Lectura del santo Evangelio según san Lucas 9, 51-62
Cuando estaba por cumplirse el tiempo de su elevación al cielo, Jesús se encaminó decididamente hacia Jerusalén y envió mensajeros delante de él. Ellos partieron y entraron en un pueblo de Samaría para prepararle alojamiento. Pero no lo recibieron porque se dirigía a Jerusalén. Cuando sus discípulos Santiago y Juan vieron esto, le dijeron: «Señor, ¿quieres que mandemos caer fuego del cielo para consumirlos?» Pero él se dio vuelta y los reprendió. Y se fueron a otro pueblo. Mientras iban caminando, alguien le dijo a Jesús: «¡Te seguiré adonde vayas!» Jesús le respondió: «Los zorros tienen sus cuevas y las aves del cielo sus nidos, pero el Hijo del hombre no tiene dónde reclinar la cabeza.» Y dijo a otro: «Sígueme» El respondió: «Permíteme que vaya primero a enterrar a mi padre» Pero Jesús le respondió: «Deja que los muertos entierren a sus muertos; tú ve a anunciar el Reino de Dios» Otro le dijo: «Te seguiré, Señor, pero permíteme antes despedirme de los míos» Jesús le respondió: «El que ha puesto la mano en el arado y mira hacia atrás, no sirve para el Reino de Dios»
Sermón
De entre todas las palabras mágicas y míticas del mundo moderno difícilmente haya otra de poder explosivo más inmediato, de condicionamientos emotivos más arraigados, que el de la palabra ‘libertad'. Esa libertad que, desde niños, con guardapolvos blancos, aprendemos a vocear tres veces, desafinadamente, en nuestro Himno.

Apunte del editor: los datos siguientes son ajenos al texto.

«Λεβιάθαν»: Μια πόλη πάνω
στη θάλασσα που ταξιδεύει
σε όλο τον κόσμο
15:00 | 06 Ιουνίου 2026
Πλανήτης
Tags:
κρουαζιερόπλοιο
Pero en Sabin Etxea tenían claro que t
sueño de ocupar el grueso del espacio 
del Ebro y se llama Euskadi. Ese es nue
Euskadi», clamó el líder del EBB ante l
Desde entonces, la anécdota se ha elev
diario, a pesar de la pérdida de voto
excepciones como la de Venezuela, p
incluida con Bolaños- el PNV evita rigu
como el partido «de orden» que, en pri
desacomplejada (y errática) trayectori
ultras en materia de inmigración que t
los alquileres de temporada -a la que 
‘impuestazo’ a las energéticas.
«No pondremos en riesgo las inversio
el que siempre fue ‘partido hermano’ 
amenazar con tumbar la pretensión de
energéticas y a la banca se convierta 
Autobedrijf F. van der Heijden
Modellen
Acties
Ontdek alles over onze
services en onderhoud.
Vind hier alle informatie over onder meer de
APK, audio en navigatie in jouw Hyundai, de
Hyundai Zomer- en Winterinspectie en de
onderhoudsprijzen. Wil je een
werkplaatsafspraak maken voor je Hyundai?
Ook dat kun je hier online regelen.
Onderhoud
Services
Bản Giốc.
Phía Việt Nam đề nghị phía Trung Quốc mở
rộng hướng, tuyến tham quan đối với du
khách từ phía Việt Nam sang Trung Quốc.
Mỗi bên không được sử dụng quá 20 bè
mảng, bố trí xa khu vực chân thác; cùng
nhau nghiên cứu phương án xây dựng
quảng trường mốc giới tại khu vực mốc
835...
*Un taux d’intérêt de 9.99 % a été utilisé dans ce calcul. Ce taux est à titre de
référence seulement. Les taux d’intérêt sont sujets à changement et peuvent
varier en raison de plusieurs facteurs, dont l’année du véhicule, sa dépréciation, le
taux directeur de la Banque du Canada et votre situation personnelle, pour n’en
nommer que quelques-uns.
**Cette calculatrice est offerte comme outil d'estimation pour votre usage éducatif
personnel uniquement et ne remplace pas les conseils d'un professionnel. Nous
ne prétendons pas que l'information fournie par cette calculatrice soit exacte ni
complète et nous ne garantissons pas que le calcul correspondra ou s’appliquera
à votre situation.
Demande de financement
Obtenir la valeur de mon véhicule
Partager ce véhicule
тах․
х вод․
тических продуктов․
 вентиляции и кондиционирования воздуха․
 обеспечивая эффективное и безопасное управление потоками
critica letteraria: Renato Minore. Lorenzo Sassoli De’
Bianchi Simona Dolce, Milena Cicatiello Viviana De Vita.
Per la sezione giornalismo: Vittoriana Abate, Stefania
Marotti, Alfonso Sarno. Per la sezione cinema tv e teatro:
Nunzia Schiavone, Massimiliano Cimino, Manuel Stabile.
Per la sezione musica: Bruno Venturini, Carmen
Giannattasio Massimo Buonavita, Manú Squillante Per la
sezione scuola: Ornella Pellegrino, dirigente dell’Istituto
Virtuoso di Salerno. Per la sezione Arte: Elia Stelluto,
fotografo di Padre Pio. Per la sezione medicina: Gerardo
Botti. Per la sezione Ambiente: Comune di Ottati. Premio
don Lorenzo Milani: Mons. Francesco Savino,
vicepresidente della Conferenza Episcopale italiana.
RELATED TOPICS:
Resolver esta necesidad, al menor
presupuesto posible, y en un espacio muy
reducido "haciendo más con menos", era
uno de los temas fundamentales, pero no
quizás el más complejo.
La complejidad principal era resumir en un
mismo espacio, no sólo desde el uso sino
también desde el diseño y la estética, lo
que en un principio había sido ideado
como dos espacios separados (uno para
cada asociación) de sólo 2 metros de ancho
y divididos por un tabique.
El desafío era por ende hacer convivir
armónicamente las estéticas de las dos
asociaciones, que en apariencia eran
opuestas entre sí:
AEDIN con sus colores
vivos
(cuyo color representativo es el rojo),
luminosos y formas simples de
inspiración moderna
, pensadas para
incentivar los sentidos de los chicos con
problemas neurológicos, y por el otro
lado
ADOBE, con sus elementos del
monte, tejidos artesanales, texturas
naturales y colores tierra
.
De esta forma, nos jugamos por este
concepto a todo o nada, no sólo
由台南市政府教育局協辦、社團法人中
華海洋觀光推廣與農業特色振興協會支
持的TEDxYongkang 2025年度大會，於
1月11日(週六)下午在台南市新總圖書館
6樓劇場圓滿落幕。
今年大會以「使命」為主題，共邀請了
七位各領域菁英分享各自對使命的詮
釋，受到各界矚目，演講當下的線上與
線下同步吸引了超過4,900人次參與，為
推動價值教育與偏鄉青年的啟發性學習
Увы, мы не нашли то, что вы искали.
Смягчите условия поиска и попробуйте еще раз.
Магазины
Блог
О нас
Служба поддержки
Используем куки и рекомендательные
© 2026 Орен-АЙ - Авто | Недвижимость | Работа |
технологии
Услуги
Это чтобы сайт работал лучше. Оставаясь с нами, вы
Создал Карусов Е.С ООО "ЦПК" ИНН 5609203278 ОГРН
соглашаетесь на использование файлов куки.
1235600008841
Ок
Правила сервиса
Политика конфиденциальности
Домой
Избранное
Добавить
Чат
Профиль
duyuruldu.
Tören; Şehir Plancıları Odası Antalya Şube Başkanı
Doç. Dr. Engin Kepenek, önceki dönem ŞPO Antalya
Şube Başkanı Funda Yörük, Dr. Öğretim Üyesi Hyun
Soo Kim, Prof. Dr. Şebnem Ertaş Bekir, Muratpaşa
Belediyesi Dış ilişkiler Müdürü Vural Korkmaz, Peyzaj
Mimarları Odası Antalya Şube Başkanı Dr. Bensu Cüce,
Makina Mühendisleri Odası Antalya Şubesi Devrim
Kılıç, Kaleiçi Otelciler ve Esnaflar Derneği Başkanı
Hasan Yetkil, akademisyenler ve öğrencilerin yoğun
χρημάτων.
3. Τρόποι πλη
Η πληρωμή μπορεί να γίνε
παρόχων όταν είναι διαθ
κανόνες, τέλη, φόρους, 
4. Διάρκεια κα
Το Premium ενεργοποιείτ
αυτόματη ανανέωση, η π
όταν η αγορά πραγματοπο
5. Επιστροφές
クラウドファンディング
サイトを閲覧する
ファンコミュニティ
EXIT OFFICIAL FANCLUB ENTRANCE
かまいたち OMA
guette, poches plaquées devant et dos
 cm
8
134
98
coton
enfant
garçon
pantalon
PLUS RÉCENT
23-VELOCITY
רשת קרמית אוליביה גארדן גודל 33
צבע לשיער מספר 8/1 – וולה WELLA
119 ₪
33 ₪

¡Guay del gobernante que, para custodiar la moralidad del pueblo, se atreva a poner cortapisas a la petulancia disolvente de algún periodista o a la generosa exposición epidérmica de alguna vedette o al desmán anárquico de algún mocoso etiquetado con el sagrado nombre de ‘estudiante' o a la obscenidad disfrazada de arte -o de ópera- o a la traición a la patria bautizada con la pomposa frase de ‘libertad de información'!
¡Guay del padre o del maestro que osen sentarse en la cabecera de la mesa o en sus cátedras sin la amplia sonrisa del diálogo, la lenidad y la componenda!
¡Qué de rasgarse las vestiduras! ¡Qué de encendidos discursos y agitarse de puños! ¡Qué de reuniones pomposas y telegramas de la SIP, de las Ligas por los diversos ‘derechos', de la comparsa unánime de la prensa internacional, de los psicólogos, pedagogos, sociólogos y políticos!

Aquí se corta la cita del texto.